* [ACTIVITY]: May I have, exactly as written, the line containing "Nedavni uspeh sa juniorskom reprezentacijom" and every line after it through the end of the listing below, and nothing else?

* [MATERIAL FOR THIS EXERCISE]:
####################

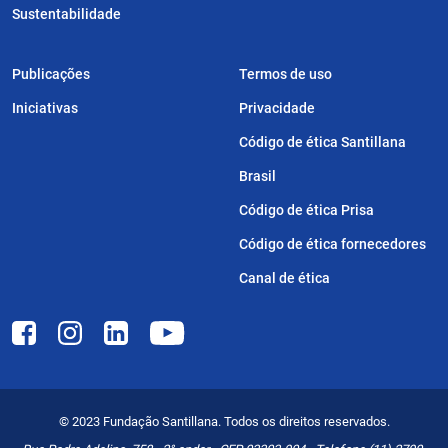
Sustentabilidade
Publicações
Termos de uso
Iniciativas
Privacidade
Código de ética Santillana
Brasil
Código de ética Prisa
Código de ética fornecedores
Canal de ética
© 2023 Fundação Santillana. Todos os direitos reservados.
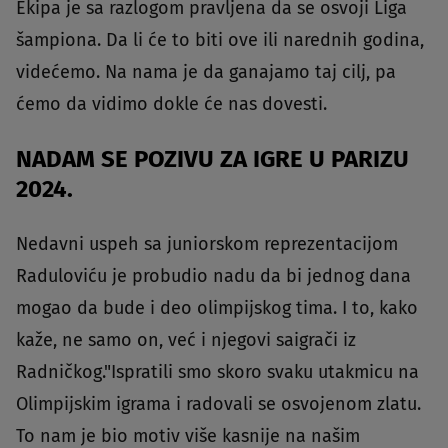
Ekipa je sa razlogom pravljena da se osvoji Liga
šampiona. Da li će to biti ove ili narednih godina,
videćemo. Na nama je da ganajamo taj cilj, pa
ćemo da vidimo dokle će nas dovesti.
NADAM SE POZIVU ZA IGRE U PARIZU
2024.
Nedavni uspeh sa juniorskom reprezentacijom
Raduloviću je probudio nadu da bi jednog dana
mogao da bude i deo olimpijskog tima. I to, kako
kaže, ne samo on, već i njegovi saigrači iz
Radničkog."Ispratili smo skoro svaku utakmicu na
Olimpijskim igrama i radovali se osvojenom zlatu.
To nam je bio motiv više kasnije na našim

####################

* [SOLUTION BELOW]:
Nedavni uspeh sa juniorskom reprezentacijom
Raduloviću je probudio nadu da bi jednog dana
mogao da bude i deo olimpijskog tima. I to, kako
kaže, ne samo on, već i njegovi saigrači iz
Radničkog."Ispratili smo skoro svaku utakmicu na
Olimpijskim igrama i radovali se osvojenom zlatu.
To nam je bio motiv više kasnije na našim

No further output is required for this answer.